Let’s build a browser engine!

by Matt Brubeck


limpet.net/mbrubeck

You want to understand how a web browser works

because…

  • you’re curious.
  • you want to fix a bug in your browser.
  • you want to write better web applications.
  • you want to propose new web standards or features.

You didn’t learn about layout engines in school.

(Or if you did, please tell me about it!)

If a course on browser internals existed, what would it look like?

You will never understand any browser as well as the one you wrote yourself.

Let’s build a toy browser engine!

What’s missing?

  • networking
  • images
  • scripting

HTML Parsing


<body>
    <h1>Title</h1>
    <div id="main" class="test">
        <p>Hello <em>world</em>!</p>
    </div>
</body>
          

HTML Subset

Supported:

  • Balanced, nested tags: <p></p>
  • Attributes with quoted values: id="main"
  • Text nodes: <em>world</em>

HTML Subset

Not supported

  • Comments
  • Doctype declarations
  • Error handling (e.g. unbalanced or improperly nested tags)
  • Escaped characters (like &amp;)
  • CDATA sections
  • Self-closing tags: <br/> or <br> with no closing tag
  • Namespaces and other XHTML syntax: <html:body>
  • Character encoding detection

(a.k.a. “everything else”)

HTML Parser


struct Parser {
    pos: usize,
    input: String,
}

impl Parser {
    fn next_char(&self) -> char {
        self.input.char_at(self.pos)
    }

    fn consume_char(&mut self) -> char {
        let range = self.input.char_range_at(self.pos);
        self.pos = range.next;
        return range.ch;
    }
}
        

HTML Parser


fn consume_while(&mut self, test: |char| -> bool) -> String
    let mut result = String::new();
    while !self.eof() && test(self.next_char()) {
        result.push(self.consume_char());
    }
    return result;
}

fn parse_tag_name(&mut self) -> String {
    self.consume_while(|c| match c {
        'a'...'z' | 'A'...'Z' | '0'...'9' => true,
        _ => false
    })
}
        

Pipeline

Layout

My width depends on my parent. My height depends on my children.

…so calculate width top-down, then calculate height bottom-up.

Layout (Servo)

  1. Bubble widths (bottom-up)

  2. Assign widths (top-down)

  3. Assign height (bottom-up or in-order)

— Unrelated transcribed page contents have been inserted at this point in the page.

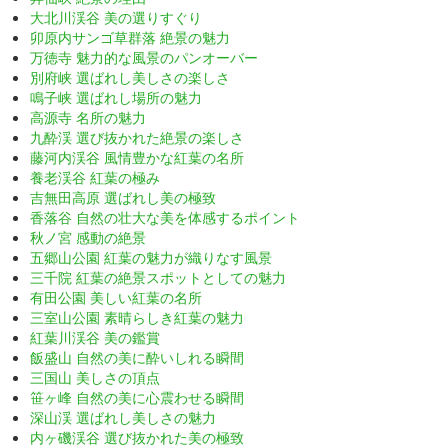
大北川渓谷 美の選りすぐり
卯原内サンゴ草群落 絶景の魅力
万徳寺 魅力的な風景のパンオーバー
別府峡 選ばれし美しさの楽しさ
鳴子峡 選ばれし場所の魅力
高源寺 名所の魅力
九酔渓 選び抜かれた絶景の楽しさ
藤河内渓谷 風情豊かな紅葉の名所
養老渓谷 紅葉の極み
吉無田高原 選ばれし美の極致
香落谷 自然の壮大な美を体感するポイント
秋ノ宮 感動の絶景
五郷山公園 紅葉の魅力が織りなす風景
三千院 紅葉の絶景スポットとしての魅力
有田公園 美しい紅葉の名所
三室山公園 素晴らしき紅葉の魅力
紅葉川渓谷 美の鑑賞
飯盛山 自然の美に酔いしれる瞬間
三国山 美しさの頂点
笹ヶ峰 自然の美に心震わせる瞬間
深山渓 選ばれし美しさの魅力
内ヶ磯渓谷 選び抜かれた美の極致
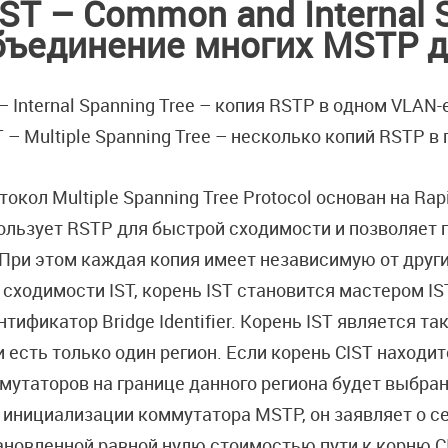
IST – Common and Internal 
бъединение многих MSTP д
 – Internal Spanning Tree – копия RSTP в одном VLAN-
 – Multiple Spanning Tree – несколько копий RSTP в
токол Multiple Spanning Tree Protocol основан на Rapi
ользует RSTP для быстрой сходимости и позволяет п
 При этом каждая копия имеет независимую от других
 сходимости IST, корень IST становится мастером IS
нтификатор Bridge Identifier. Корень IST является та
и есть только один регион. Если корень CIST находит
мутаторов на границе данного региона будет выбран 
 инициализации коммутатора MSTP, он заявляет о себ
ановленной равной нулю стоимостью пути к корню CI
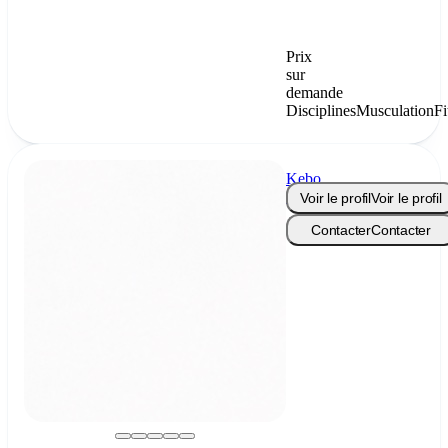
Prix
sur
demande
Disciplines
Musculation
Fi
Kebo
Coach
Voir le profil
Voir le profil
Contacter
Contacter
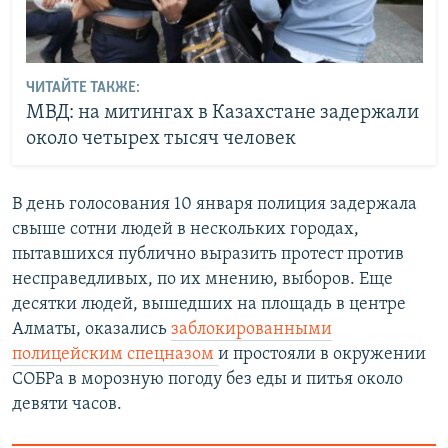
ЧИТАЙТЕ ТАКЖЕ:
МВД: на митингах в Казахстане задержали
около четырех тысяч человек
В день голосования 10 января полиция задержала
свыше сотни людей в нескольких городах,
пытавшихся публично выразить протест против
несправедливых, по их мнению, выборов. Еще
десятки людей, вышедших на площадь в центре
Алматы, оказались
заблокированными
полицейским спецназом
и простояли в окружении
СОБРа в морозную погоду без еды и питья около
девяти часов.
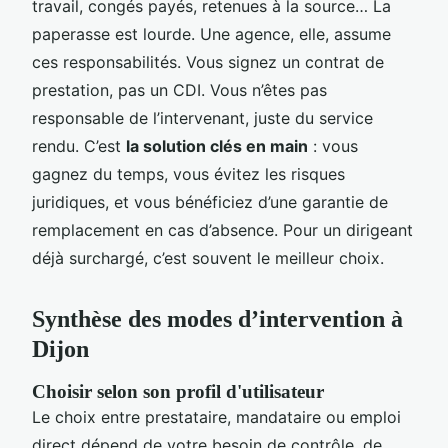
travail, congés payés, retenues à la source… La
paperasse est lourde. Une agence, elle, assume
ces responsabilités. Vous signez un contrat de
prestation, pas un CDI. Vous n’êtes pas
responsable de l’intervenant, juste du service
rendu. C’est
la solution clés en main
: vous
gagnez du temps, vous évitez les risques
juridiques, et vous bénéficiez d’une garantie de
remplacement en cas d’absence. Pour un dirigeant
déjà surchargé, c’est souvent le meilleur choix.
Synthèse des modes d’intervention à
Dijon
Choisir selon son profil d'utilisateur
Le choix entre prestataire, mandataire ou emploi
direct dépend de votre besoin de contrôle, de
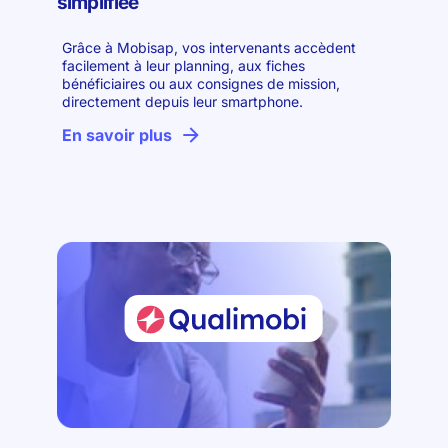
simplifiée
Grâce à Mobisap, vos intervenants accèdent
facilement à leur planning, aux fiches
bénéficiaires ou aux consignes de mission,
directement depuis leur smartphone.
En savoir plus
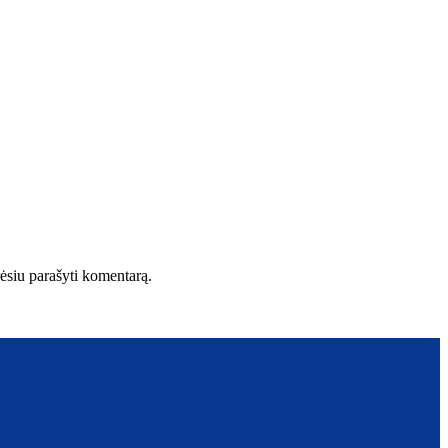
orėsiu parašyti komentarą.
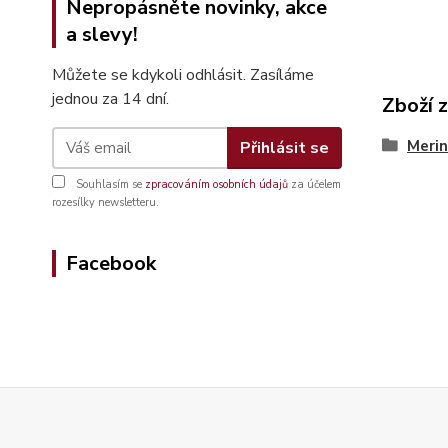
Nepropásněte novinky, akce
a slevy!
Můžete se kdykoli odhlásit. Zasíláme
jednou za 14 dní.
Zboží 
Merin
Přihlásit se
Souhlasím se
zpracováním osobních údajů
za účelem
rozesílky newsletteru.
Facebook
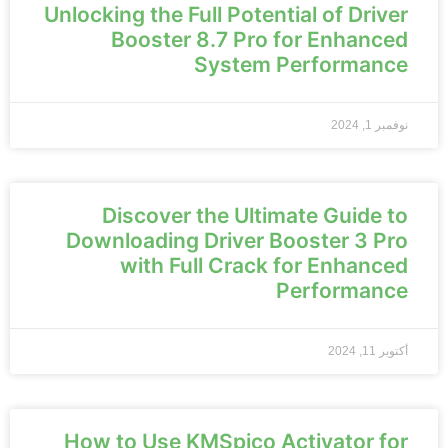
Unlocking the Full Potential of Driver
Booster 8.7 Pro for Enhanced
System Performance
نوفمبر 1, 2024
Discover the Ultimate Guide to
Downloading Driver Booster 3 Pro
with Full Crack for Enhanced
Performance
أكتوبر 11, 2024
How to Use KMSpico Activator for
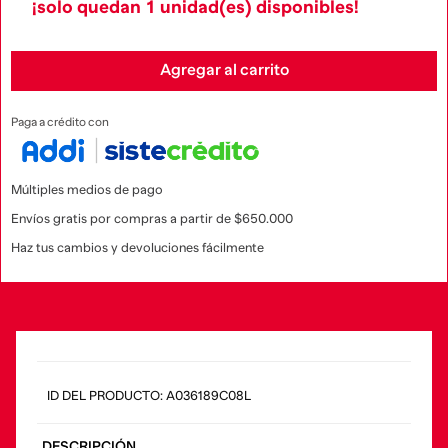
¡solo quedan
1
unidad(es) disponibles!
Agregar al carrito
Paga a crédito con
Múltiples medios de pago
Envíos gratis por compras a partir de $650.000
Haz tus cambios y devoluciones fácilmente
:
A036189C08L
DESCRIPCIÓN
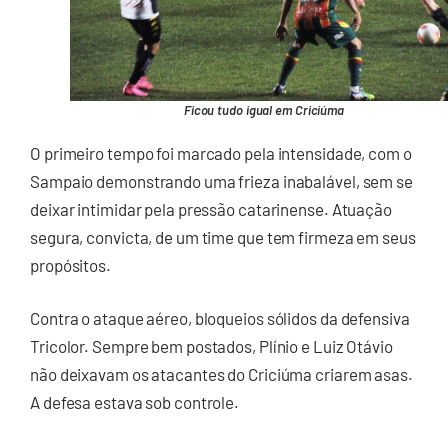
Ficou tudo igual em Criciúma
O primeiro tempo foi marcado pela intensidade, com o
Sampaio demonstrando uma frieza inabalável, sem se
deixar intimidar pela pressão catarinense. Atuação
segura, convicta, de um time que tem firmeza em seus
propósitos.
Contra o ataque aéreo, bloqueios sólidos da defensiva
Tricolor. Sempre bem postados, Plínio e Luiz Otávio
não deixavam os atacantes do Criciúma criarem asas.
A defesa estava sob controle.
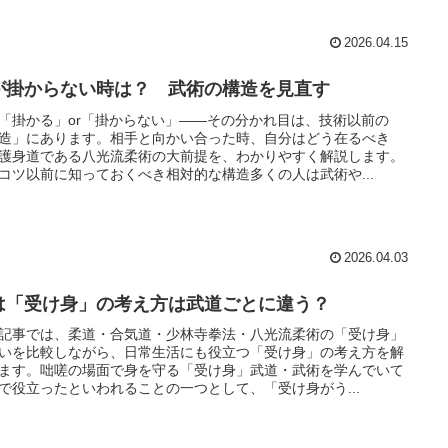
2026.04.15
が掛からない時は？ 武術の構造を見直す
「掛かる」or「掛からない」――その分かれ目は、技術以前の
造」にあります。相手と向かい合った時、自分はどう在るべき
護身道である八光流柔術の大前提を、わかりやすく解説します。
コツ以前に知っておくべき相対的な構造多くの人は武術や...
2026.04.03
は「受け身」の考え方は武道ごとに違う？
記事では、柔道・合気道・少林寺拳法・八光流柔術の「受け身」
いを比較しながら、日常生活にも役立つ「受け身」の考え方を解
ます。咄嗟の場面で身を守る「受け身」武道・武術を学んでいて
で役立ったといわれることの一つとして、「受け身がう...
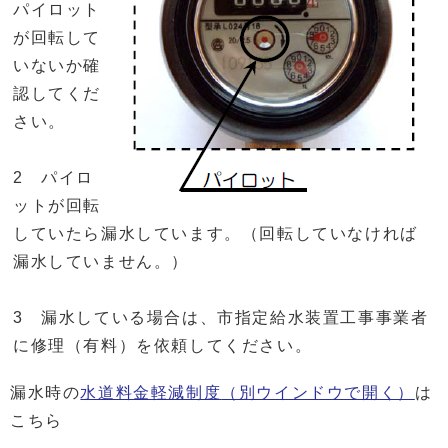
パイロット
が回転して
いないか確
認してくだ
さい。
2 パイロ
ットが回転
していたら漏水しています。（回転していなければ
漏水していません。）
3 漏水している場合は、市指定給水装置工事事業者
に修理（有料）を依頼してください。
漏水時の
水道料金軽減制度
（別ウインドウで開く）
は
こちら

    • Includes text layout and floats
  4. Construct display list (top-down)

    • Assigns absolute positions

Layout (Robinson)


fn layout_block(&mut self, containing_block: Dimensions) {
    // Child width can depend on parent width, so we need to calculate
    // this box's width before laying out its children.
    self.calculate_block_width(containing_block);
    // Determine where the box is located within its container.
    self.calculate_block_position(containing_block);

    // Recursively lay out the children of this box.
    self.layout_block_children();

    // Parent height can depend on child height, so `calculate_height`
    // must be called after the children are laid out.
    self.calculate_block_height();
}
        

Content width: Block-level, non-replaced elements in normal flow

If all of the above have a computed value other than 'auto', the values are said to be "over-constrained" and one of the used values will have to be different from its computed value. If the 'direction' property of the containing block has the value 'ltr', the specified value of 'margin-right' is ignored and the value is calculated so as to make the equality true. If the value of 'direction' is 'rtl', this happens to 'margin-left' instead.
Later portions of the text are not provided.